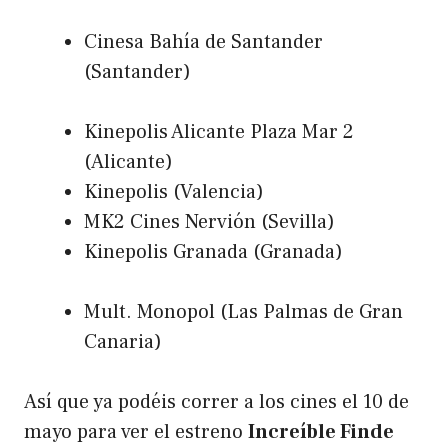
Cinesa Bahía de Santander
(Santander)
Kinepolis Alicante Plaza Mar 2
(Alicante)
Kinepolis (Valencia)
MK2 Cines Nervión (Sevilla)
Kinepolis Granada (Granada)
Mult. Monopol (Las Palmas de Gran
Canaria)
Así que ya podéis correr a los cines el 10 de
mayo para ver el estreno
Increíble Finde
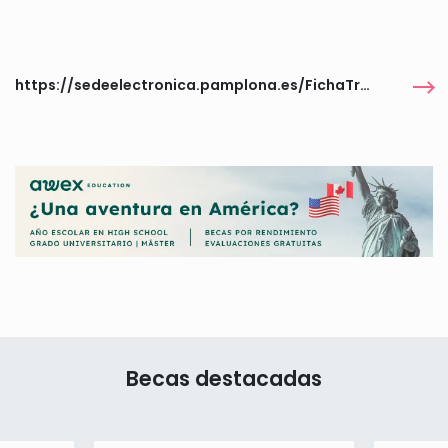
https://sedeelectronica.pamplona.es/FichaTramite.aspx
Becas destacadas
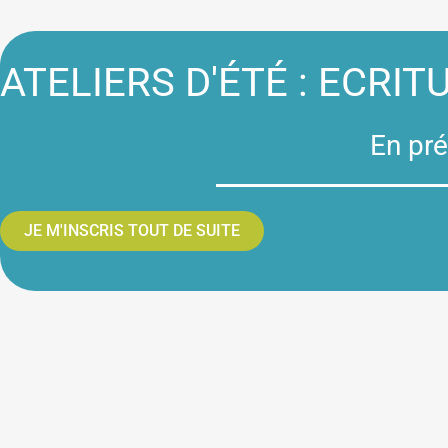
ATELIERS D'ÉTÉ : ECRIT
En pré
JE M'INSCRIS TOUT DE SUITE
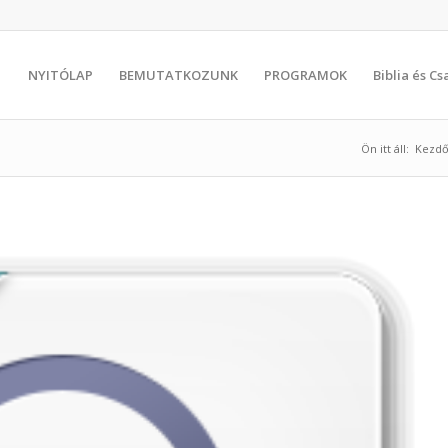
NYITÓLAP
BEMUTATKOZUNK
PROGRAMOK
Biblia és C
Ön itt áll:
Kezdő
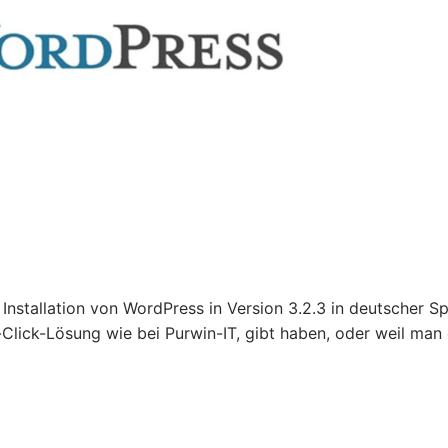
Installation von WordPress in Version 3.2.3 in deutscher S
-Click-Lösung wie bei Purwin-IT, gibt haben, oder weil man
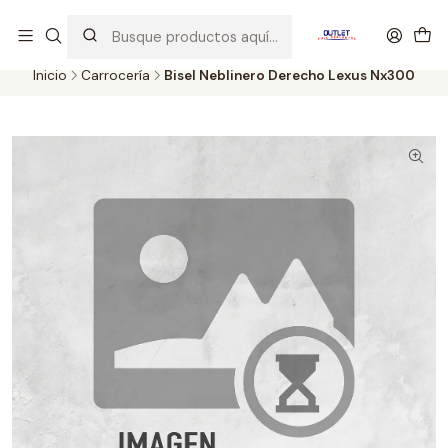
Artículos de Segunda Selección al mejor precio. Revisados y
probados con altos estándares de calidad.
Inicio
Carrocería
Bisel Neblinero Derecho Lexus Nx300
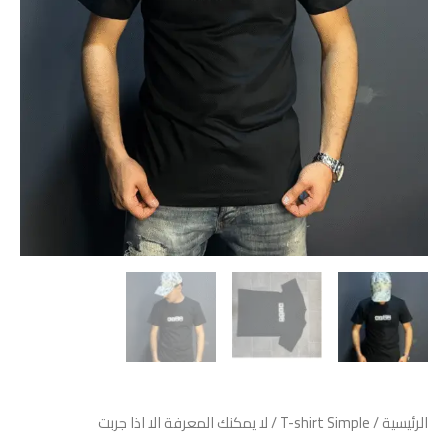
الرئيسية
/
T-shirt Simple
/ لا يمكنك المعرفة الا اذا جربت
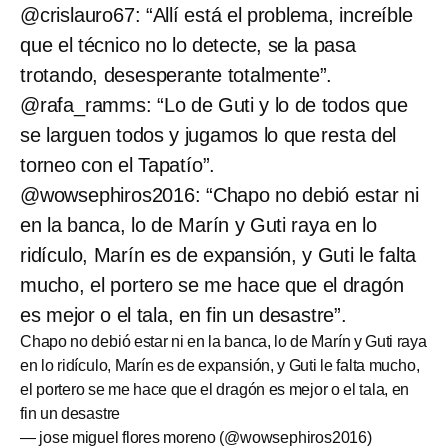
@crislauro67: “Allí está el problema, increíble
que el técnico no lo detecte, se la pasa
trotando, desesperante totalmente”.
@rafa_ramms: “Lo de Guti y lo de todos que
se larguen todos y jugamos lo que resta del
torneo con el Tapatío”.
@wowsephiros2016: “Chapo no debió estar ni
en la banca, lo de Marín y Guti raya en lo
ridículo, Marín es de expansión, y Guti le falta
mucho, el portero se me hace que el dragón
es mejor o el tala, en fin un desastre”.
Chapo no debió estar ni en la banca, lo de Marín y Guti raya
en lo ridículo, Marín es de expansión, y Guti le falta mucho,
el portero se me hace que el dragón es mejor o el tala, en
fin un desastre
— jose miguel flores moreno (@wowsephiros2016)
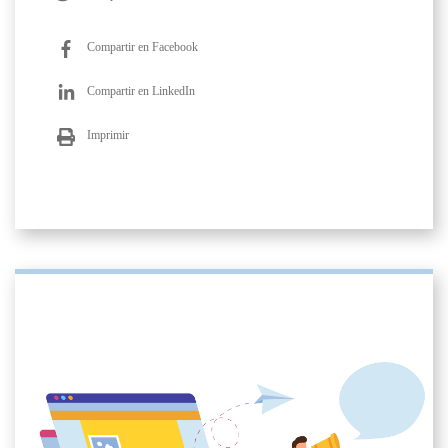
Compartir en Facebook
Compartir en LinkedIn
Imprimir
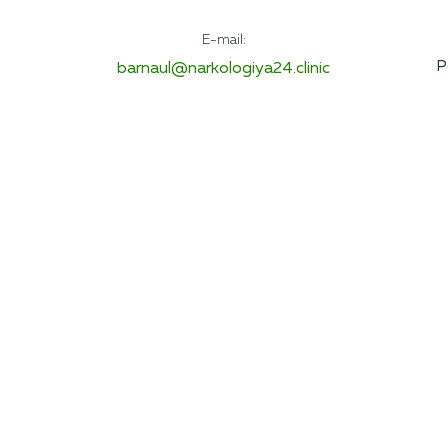
E-mail:
Р
barnaul@narkologiya24.clinic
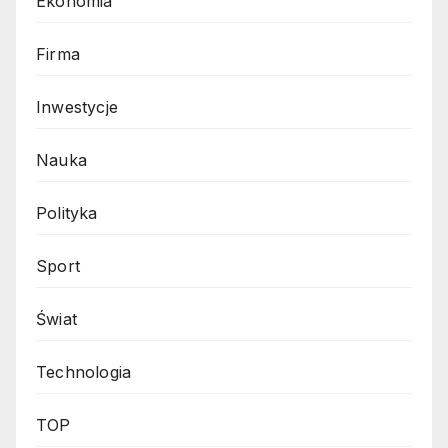
Ekonomia
Firma
Inwestycje
Nauka
Polityka
Sport
Świat
Technologia
TOP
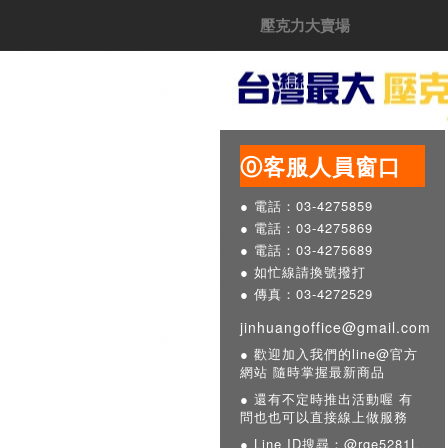
壓克力大賣場
⓪客服人員窗口
● 電話：03-4275859
● 電話：03-4275869
● 電話：03-4275689
● 如忙線請換號撥打
● 傳真：03-4272529
jinhuangoffice@gmail.com
● 歡迎加入我們的line@官方
網站 隨時掌握最新商品
● 還有不定時推出活動喔 有
問也也可以直接線上做服務
● Line ID搜尋：@rge5281L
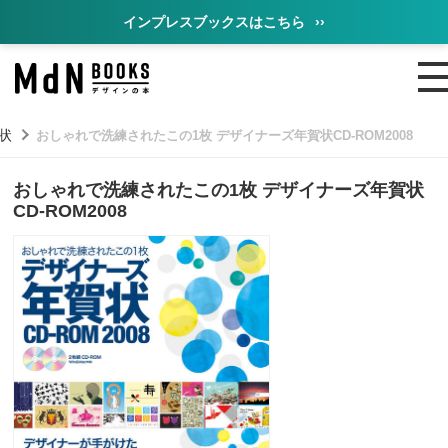
インプレスブックスはこちら
››
状
おしゃれで洗練されたこの1枚 デザイナーズ年賀状CD-ROM2008
おしゃれで洗練されたこの1枚 デザイナーズ年賀状
CD-ROM2008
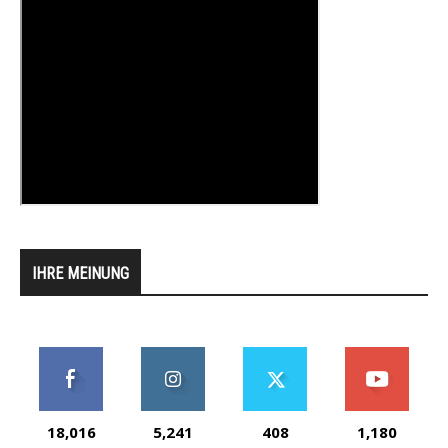
IHRE MEINUNG
18,016
5,241
408
1,180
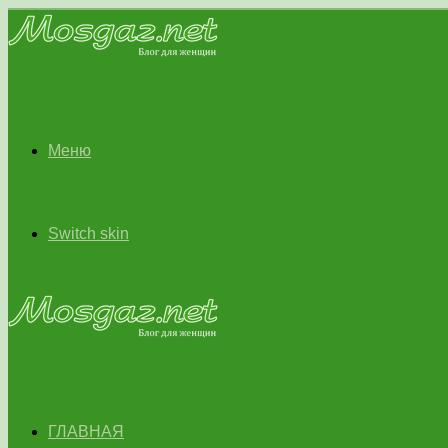
Меню
Switch skin
ГЛАВНАЯ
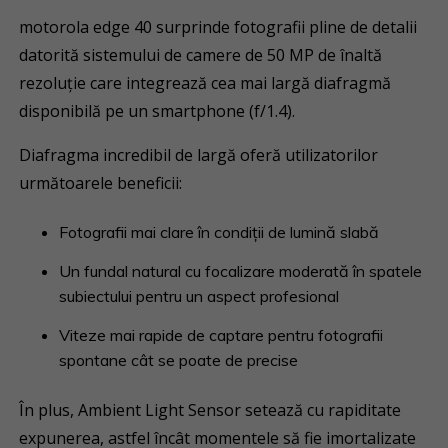
motorola edge 40 surprinde fotografii pline de detalii
datorită sistemului de camere de 50 MP de înaltă
rezoluție care integrează cea mai largă diafragmă
disponibilă pe un smartphone (f/1.4).
Diafragma incredibil de largă oferă utilizatorilor
următoarele beneficii:
Fotografii mai clare în condiții de lumină slabă
Un fundal natural cu focalizare moderată în spatele
subiectului pentru un aspect profesional
Viteze mai rapide de captare pentru fotografii
spontane cât se poate de precise
În plus, Ambient Light Sensor setează cu rapiditate
expunerea, astfel încât momentele să fie imortalizate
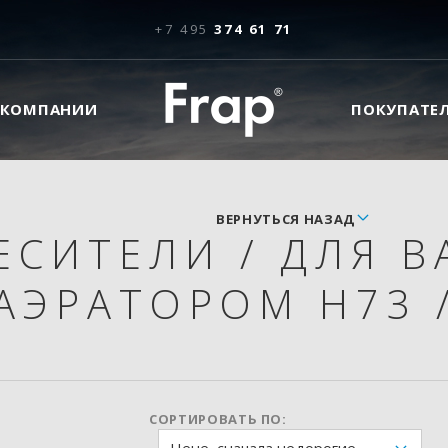
+7 495
374 61 71
 КОМПАНИИ
ПОКУПАТЕ
ВЕРНУТЬСЯ НАЗАД
ЕСИТЕЛИ
/
ДЛЯ 
АЭРАТОРОМ H73
СОРТИРОВАТЬ ПО:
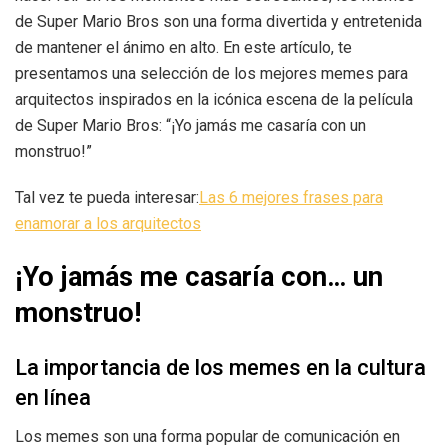
de Super Mario Bros son una forma divertida y entretenida
de mantener el ánimo en alto. En este artículo, te
presentamos una selección de los mejores memes para
arquitectos inspirados en la icónica escena de la película
de Super Mario Bros: “¡Yo jamás me casaría con un
monstruo!”
Tal vez te pueda interesar:
Las 6 mejores frases para
enamorar a los arquitectos
¡Yo jamás me casaría con… un
monstruo!
La importancia de los memes en la cultura
en línea
Los memes son una forma popular de comunicación en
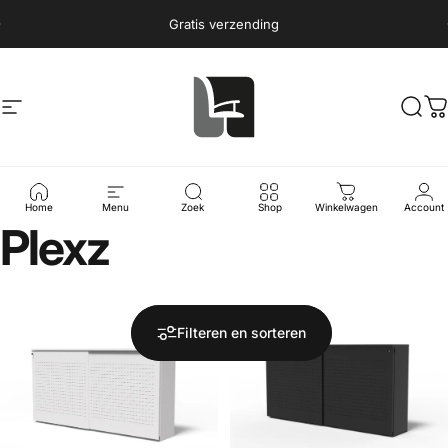
Ga naar inhoud
Diavoorstelling pauzeren
Gratis verzending
Site navigatie
Ergostoelonline.nl
Zoek
W
Collecties
Plexz
Home
Menu
Zoek
Shop
Winkelwagen
Account
Plexz
Filteren en sorteren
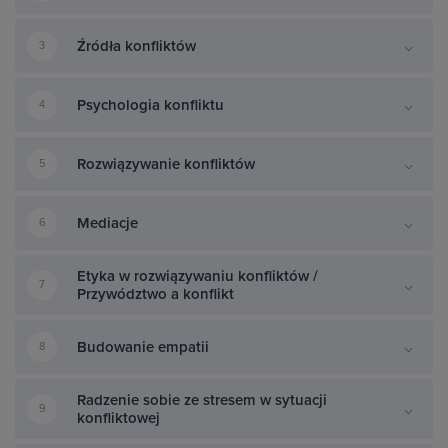
Źródła konfliktów
3
Psychologia konfliktu
4
Rozwiązywanie konfliktów
5
Mediacje
6
Etyka w rozwiązywaniu konfliktów /
7
Przywództwo a konflikt
Budowanie empatii
8
Radzenie sobie ze stresem w sytuacji
9
konfliktowej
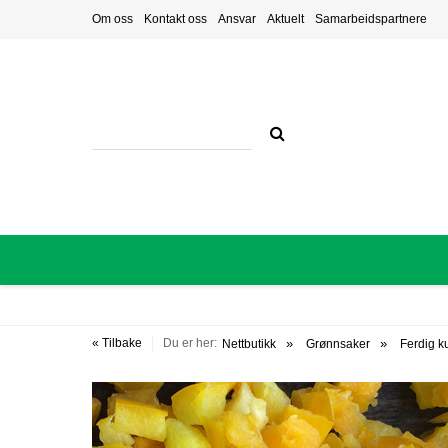
Om oss
Kontakt oss
Ansvar
Aktuelt
Samarbeidspartnere
« Tilbake
Du er her:
Nettbutikk
Grønnsaker
Ferdig k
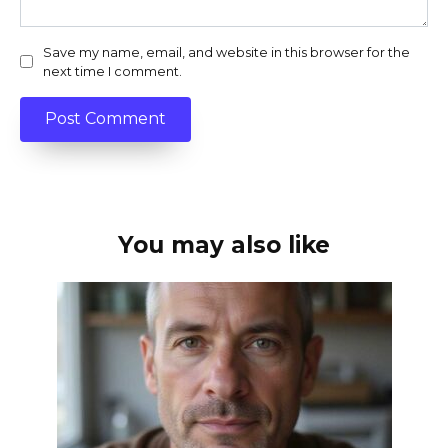
Save my name, email, and website in this browser for the
next time I comment.
You may also like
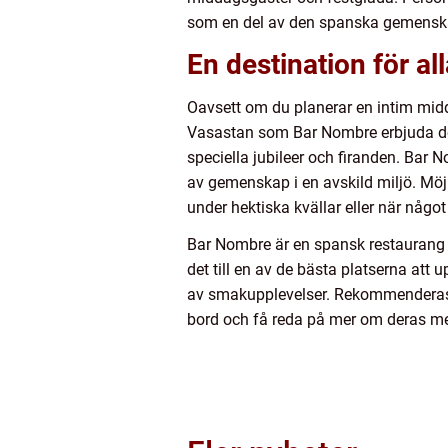
som en del av den spanska gemenska
En destination för alla
Oavsett om du planerar en intim midd
Vasastan som Bar Nombre erbjuda det p
speciella jubileer och firanden. Bar 
av gemenskap i en avskild miljö. Möjli
under hektiska kvällar eller när något 
Bar Nombre är en spansk restaurang i
det till en av de bästa platserna att
av smakupplevelser. Rekommenderas v
bord och få reda på mer om deras men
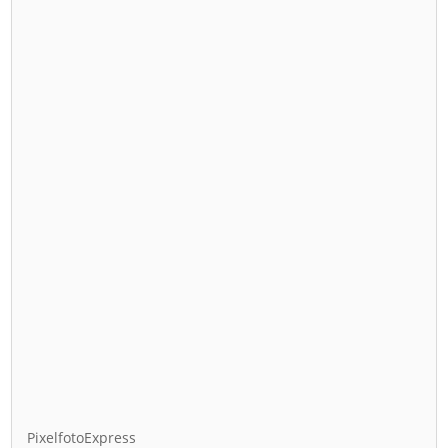
PixelfotoExpress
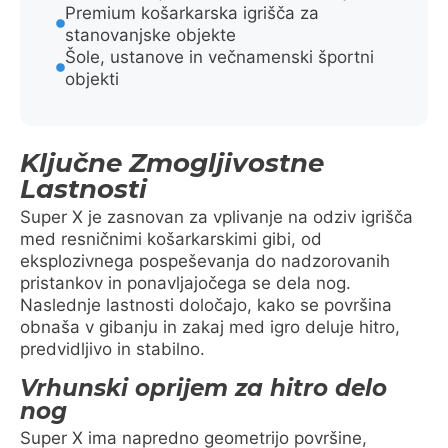
Premium košarkarska igrišča za
stanovanjske objekte
Šole, ustanove in večnamenski športni
objekti
Ključne Zmogljivostne
Lastnosti
Super X je zasnovan za vplivanje na odziv igrišča
med resničnimi košarkarskimi gibi, od
eksplozivnega pospeševanja do nadzorovanih
pristankov in ponavljajočega se dela nog.
Naslednje lastnosti določajo, kako se površina
obnaša v gibanju in zakaj med igro deluje hitro,
predvidljivo in stabilno.
Vrhunski oprijem za hitro delo
nog
Super X ima napredno geometrijo površine,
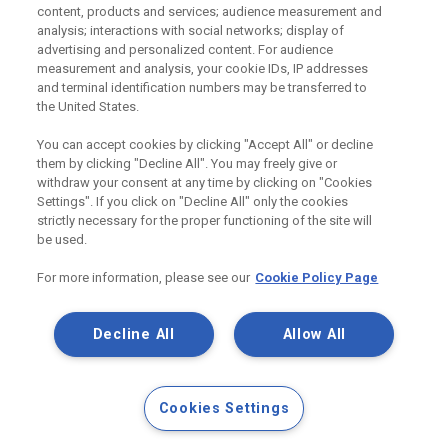
Odebírejte náš newsletter
content, products and services; audience measurement and
analysis; interactions with social networks; display of
advertising and personalized content. For audience
measurement and analysis, your cookie IDs, IP addresses
Užitečné odkazy
and terminal identification numbers may be transferred to
the United States.
Právní Podmínky
Souhlas se zpracováním osobních údajů a cookies
You can accept cookies by clicking "Accept All" or decline
Souhlas se zpracováním osobních údajů k marketingovým
them by clicking "Decline All". You may freely give or
účelům
withdraw your consent at any time by clicking on "Cookies
Settings". If you click on "Decline All" only the cookies
strictly necessary for the proper functioning of the site will
be used.
Saint-Gobain Construction Products
CZ a.s., IČ:25029673, se sídlem
For more information, please see our
Cookie Policy Page
Praha 8, Smrčkova 2485/4, PSČ 180
00
Decline All
Allow All
Cookies Settings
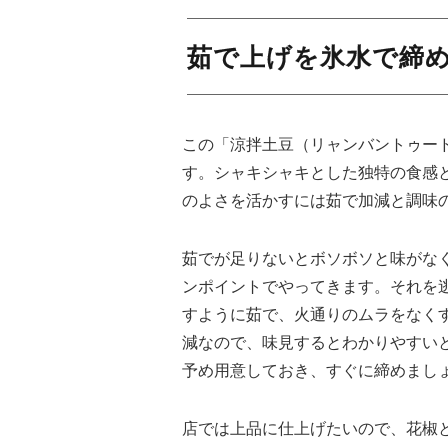
茹で上げを氷水で締
この「涼拌土豆（リャンバントゥー
す。シャキシャキとした独特の食感
のよさを活かすには茹で加減と調味
茹でが足りないとボソボソと味がな
ンポイントでやってきます。それを
すように茹で、火通りのムラをなく
減なので、味見するとわかりやすい
予め用意しておき、すぐに締めまし
店では上品に仕上げたいので、花椒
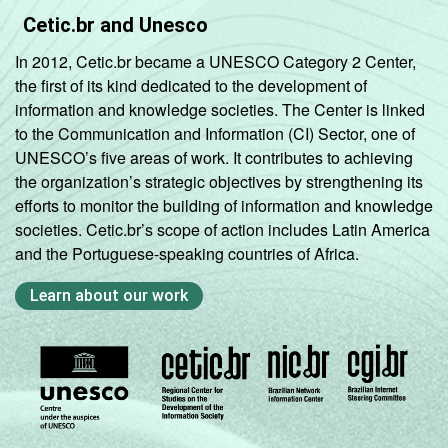
Cetic.br and Unesco
In 2012, Cetic.br became a UNESCO Category 2 Center,
the first of its kind dedicated to the development of
information and knowledge societies. The Center is linked
to the Communication and Information (CI) Sector, one of
UNESCO’s five areas of work. It contributes to achieving
the organization’s strategic objectives by strengthening its
efforts to monitor the building of information and knowledge
societies. Cetic.br’s scope of action includes Latin America
and the Portuguese-speaking countries of Africa.
Learn about our work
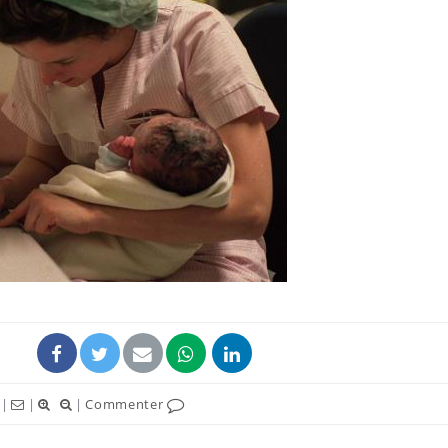
|
|
|
Commenter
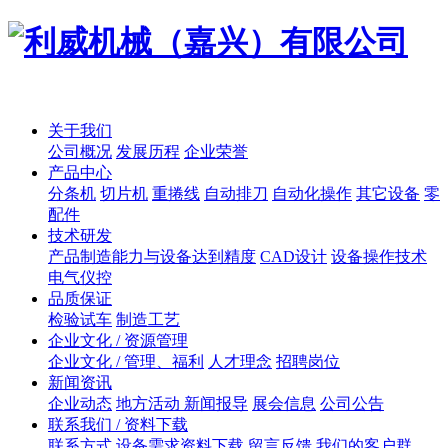
关于我们
公司概况
发展历程
企业荣誉
产品中心
分条机
切片机
重捲线
自动排刀
自动化操作
其它设备
零
配件
技术研发
产品制造能力与设备达到精度
CAD设计
设备操作技术
电气仪控
品质保证
检验试车
制造工艺
企业文化 / 资源管理
企业文化 / 管理、福利
人才理念
招聘岗位
新闻资讯
企业动态
地方活动 新闻报导
展会信息
公司公告
联系我们 / 资料下载
联系方式
设备需求资料下载
留言反馈
我们的客户群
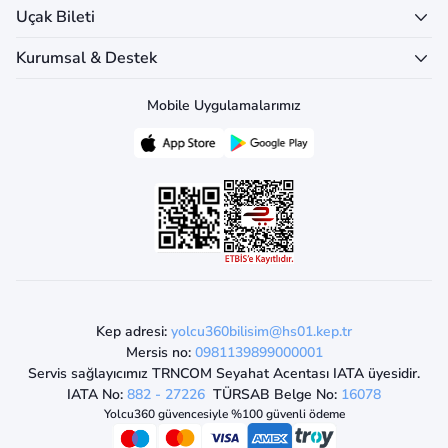
Uçak Bileti
Kurumsal & Destek
Mobile Uygulamalarımız
Kep adresi:
yolcu360bilisim@hs01.kep.tr
Mersis no:
0981139899000001
Servis sağlayıcımız TRNCOM Seyahat Acentası IATA üyesidir.
IATA No:
882 - 27226
TÜRSAB Belge No:
16078
Yolcu360 güvencesiyle %100 güvenli ödeme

» Goal of the exercise: Only a number is wanted here: how many lines in the data above include the string "measurement"?

» Result of the exercise: 2